### Task brief
Every record needs to come back as written, except for the pictures.

━━ Data for the task

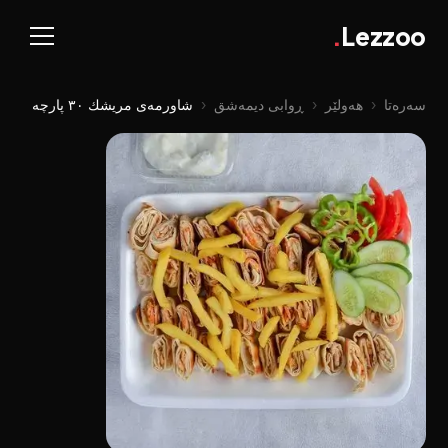
.
Lezzoo
سەرەتا
‹
هەولێر
‹
ڕوابی دیمەشق
‹
شاورمەی مریشك ٣٠ پارچە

━━━━

### The completed task
.
Lezzoo
سەرەتا
‹
هەولێر
‹
ڕوابی دیمەشق
‹
شاورمەی مریشك ٣٠ پارچە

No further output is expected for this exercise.